Food writers can make wine pairing seem like an intellectual exercise. The descriptions of flavor are so vivid and the reasoning slack pairings so clear as to give the illusion of precision, right down to the bottle and vintage. While some wines certainly go better with some dishes, and some foods–asparagus, artichoke, collard greens–do not admit a wine pairing at all, there is no single correct pairing for most dishes.
"Drink what you like", in other words, but finding likable pairings can itself be a bit of challenge for the uninitiated. Red wines, with their tannins and lower levels of acidity, are a bit more difficult than whites. Below are rules-of-thumb and a few specific recommendations to get you started:
- A few simple rules will attend in any wine pairing. Taste is somewhat relative. A sweet food will perform a dry wine taste bitter; pair dishes with sweet sauces with off-dry wines. High-acid foods like tomatoes will fabricate a low-acid wine taste flabby; pair high-acid wines with high-acid foods.

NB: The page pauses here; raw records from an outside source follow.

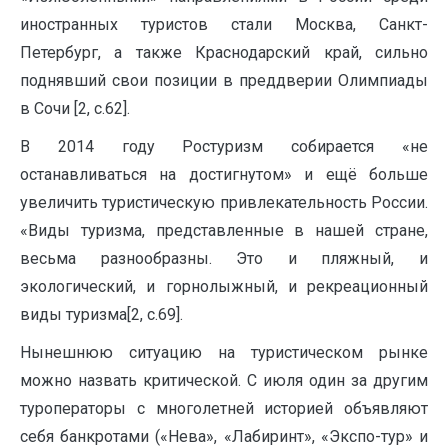
иностранных туристов стали Москва, Санкт-
Петербург, а также Краснодарский край, сильно
поднявший свои позиции в преддверии Олимпиады
в Сочи [2, с.62].
В 2014 году Ростуризм собирается «не
останавливаться на достигнутом» и ещё больше
увеличить туристическую привлекательность России.
«Виды туризма, представленные в нашей стране,
весьма разнообразны. Это и пляжный, и
экологический, и горнолыжный, и рекреационный
виды туризма[2, с.69].
Нынешнюю ситуацию на туристическом рынке
можно назвать критической. С июля один за другим
туроператоры с многолетней историей объявляют
себя банкротами («Нева», «Лабиринт», «Экспо-тур» и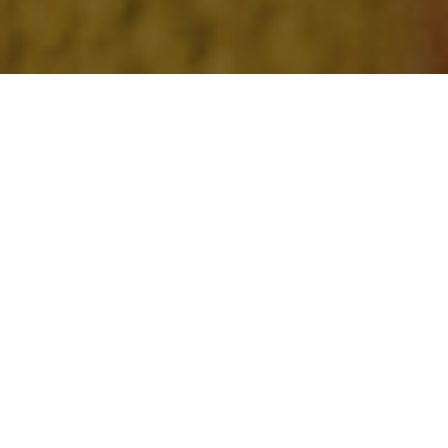
I consumatori si sentono in difficoltà a causa
dell'aumento dei costi dei beni di prima necessità, come i
generi alimentari, le utenze e i prodotti freschi. Molti
tagliano le spese discrezionali, come quelle per
l'abbigliamento e le vacanze, per dare priorità alle cose
essenziali (1). Ad esempio, il Consumer Pulse Summer
2025 di KPMG rivela che gli americani prevedono di
spendere il 7% in meno al mese per i ristoranti
quest'estate rispetto alle loro abitudini (2). Ma c'è una
buona notizia! Le opportunità di risparmio vanno oltre la
rinuncia ai beni di lusso; ci sono modi per risparmiare sulle
cose essenziali di tutti i giorni senza sacrifici, e le aziende
possono svolgere un ruolo cruciale nell'aiutare i dipendenti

For reasons that are less clear, high-fat foods will make wine taste older, softer, and lower in acid; pair high-acid wines with fattier foods. This also means that rich foods admit wines higher in tannin without the wine overwhelming the food.
- High-alcohol wines are not food pleasurable. California and several other New World growing areas have problems others wish they had: growing conditions that are too good, resulting in overripe grapes. Vintners do have methods available to control alcohol levels after the fact, such as spinning cone distillation, but the bad decision is usually viticultural in nature, ranging from late picking to bad choice of rootstock.

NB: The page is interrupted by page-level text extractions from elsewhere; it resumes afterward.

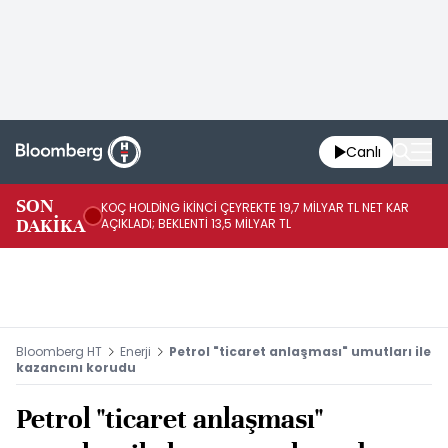
Canlı
SON
KOÇ HOLDİNG İKİNCİ ÇEYREKTE 19,7 MİLYAR TL NET KAR
BO
DAKİKA
AÇIKLADI; BEKLENTİ 13,5 MİLYAR TL
YÜ
Bloomberg HT
Enerji
Petrol "ticaret anlaşması" umutları ile
kazancını korudu
Petrol "ticaret anlaşması"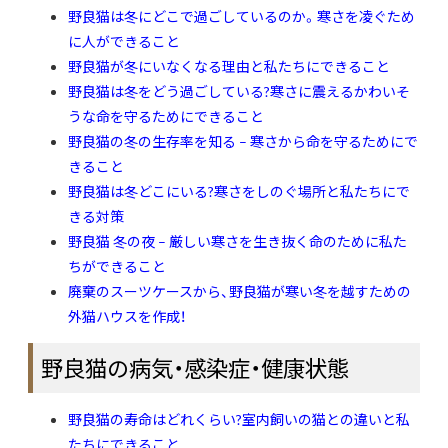
野良猫は冬にどこで過ごしているのか。寒さを凌ぐため
に人ができること
野良猫が冬にいなくなる理由と私たちにできること
野良猫は冬をどう過ごしている?寒さに震えるかわいそ
うな命を守るためにできること
野良猫の冬の生存率を知る – 寒さから命を守るためにで
きること
野良猫は冬どこにいる?寒さをしのぐ場所と私たちにで
きる対策
野良猫 冬の夜 – 厳しい寒さを生き抜く命のために私た
ちができること
廃棄のスーツケースから、野良猫が寒い冬を越すための
外猫ハウスを作成！
野良猫の病気・感染症・健康状態
野良猫の寿命はどれくらい?室内飼いの猫との違いと私
たちにできること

"Bad", however, is relative to taste. Wines are made high in alcohol because high-alcohol wines please tasting-room visitors and a few influential wine writers.
While they may be impressive to some in the tasting room, high-alcohol wines go poorly with food. It's bad enough that overripe wines lose powerful of their varietal character; they also become palate-coating, they are often out-of-balance with insufficient tannin, and the alcohol itself can dull one's sense of taste an smell. Given the choice between a low-alcohol and a high-alcohol wine to pair with a meal, choose the low-alcohol wine.
- The classic pairings are classic because they work. Pinot noir is soft enough yet flavorful enough to have with duck. Chianti and other sangiovese-based wines, barbera, and nero d'Avola are had with red-sauced pasta dishes not just because they are Italian but also because they have enough acid to not taste bitter or sweet when paired with tomato. The tannins and earthiness of a cabernet sauvignon or Bordeaux-style blend go very well with mutton and game. Barbera is almost the only red light and zippy enough to pair with fish. Beaujolais and mild soft cheeses like brie bring out the best in each other. Likewise, stronger flavored cheeses like aged cheddar go well with cabernet sauvignon. That earthy cabernet blends are a good pearing with steak and spicy syrah pairs well with lamb is something nearly all cooks know because once one tastes it, it makes sense.
- Zinfandel, is the cook's and the restaurantgoer's friend. What other wine pairs equally well with steak, with roast chicken, with ratatouille, and with both meat and poultry stews? Zin is also the closest one can find to a red wine that goes well with (milder) Indian dishes.
- Pizza presents an unique challenge. Its strong flavors–oregano, olives, anchovies, garlic, tomato sauce–call for red wine, but the mozzarella cheese makes in too oily for most reds. One could almost say that the best wine pairing for pizza is "beer". There's a clue in that. Think also of why Champagne and paté de foie gras is considered a classic pairing, aside from tacky "conspicuous consumption". Carbonation provides the extra acid needed to match beverages with rich dishes like cheese-topped pizza.
Carbonated red wines are few, but the most common of them, lambrusco, is very good with pizza. Riunite is sold almost everywhere wine is sold, including convenience stores and gas stations. It'll do, but it's a bit too sweet. Le Grotte, sold at Trader Joe's, is better, and drier lambruscos in the $10 range can sometimes be found at wine shops. For a few dollars more, one can also obtain sparkling shiraz from Australia, which is fuller-flavored and a bit more tannic but pairs equally well with pizza.
- Try a few new pairings. Zinfandel goes well with Thanksgiving turkey and side dishes. As mentioned above, lambrusco is probably the best pairing for pizza. Cru Beaujolais and lighter pinots noirs match salmon, swordfish, and tuna. Merlot and syrah/shiraz both complement pulled pork and smoky dry-rubbed barbecue ribs very well as long as there's no sweet sauce.